# Third-party models


In this notebook, we show how to integrate "external" models into pepme.

In [None]:
from functools import partial

import numpy as np

from pepme import compute_metrics, show_table
from pepme.metrics import FBD, ID
from pepme.models import ThirdPartyModel

Some models of interest are not available through e.g., PyPI or Huggingface - only the git repository may be available. Here we show how to run such models in pepme.


An external model is compatible with pepme if it satisfies the following three requirements:

- Repository is accessible using `git clone`, e.g. a public repository.
- Repository dependencies are installable using `pip install .`, e.g., by setup.py or pyproject.toml.
- Contains a function with signature `Callable[[list[str], ...], np.ndarray]` where the first parameter is called `sequences`.


Let's use a toy model in a github repository satisfying all three requirements. To do so, we need to define the function entry point, repository url and save directory.


In [None]:
thirdparty_model = ThirdPartyModel(
    entry_point="pepmem.model:embed",
    repo_url="https://github.com/RasmusML/pepme-models",
    save_dir="../plugins/pepme-models/main",
    # Path to an enviroments python executable.
    # If none, a venv is created using the current python executable.
    python_bin=None,
    branch="main",  # Defaults: whole repository
)

Collecting pip
  Using cached pip-25.1.1-py3-none-any.whl.metadata (3.6 kB)
Using cached pip-25.1.1-py3-none-any.whl (1.8 MB)
Installing collected packages: pip
  Attempting uninstall: pip
    Found existing installation: pip 24.0
    Uninstalling pip-24.0:
      Successfully uninstalled pip-24.0
Successfully installed pip-25.1.1


Cloning into '../plugins/pepme-models/main/repo'...
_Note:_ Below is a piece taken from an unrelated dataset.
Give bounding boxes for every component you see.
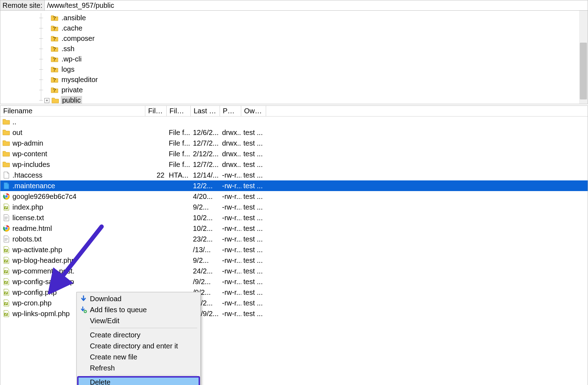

Obtaining file:///Users/rasmus.larsen/work/hackathon-2025/pepme/docs/plugins/pepme-models/main/repo
  Installing build dependencies: started
  Installing build dependencies: finished with status 'done'
  Checking if build backend supports build_editable: started
  Checking if build backend supports build_editable: finished with status 'done'
  Getting requirements to build editable: started
  Getting requirements to build editable: finished with status 'done'
  Preparing editable metadata (pyproject.toml): started
  Preparing editable metadata (pyproject.toml): finished with status 'done'
Collecting numpy (from pepmem==0.0.1)
  Using cached numpy-2.3.1-cp311-cp311-macosx_14_0_arm64.whl.metadata (62 kB)
Using cached numpy-2.3.1-cp311-cp311-macosx_14_0_arm64.whl (5.4 MB)
Building wheels for collected packages: pepmem
  Building editable for pepmem (pyproject.toml): started
  Building editable for pepmem (pyproject.toml): finished with status 'done'
  Created wheel for pepmem: filename=pe

`ThirdPartyModel` clones the model repository, creates a virtual enviroment (venv) (if `python_bin=None`) and installs the dependencies using `pip install .`.

Assuming everything went well, let's now compute a metric using this embedding model.


In [None]:
def embedder(seq: list[str]) -> np.ndarray:
    return thirdparty_model(seq, batch_size=32)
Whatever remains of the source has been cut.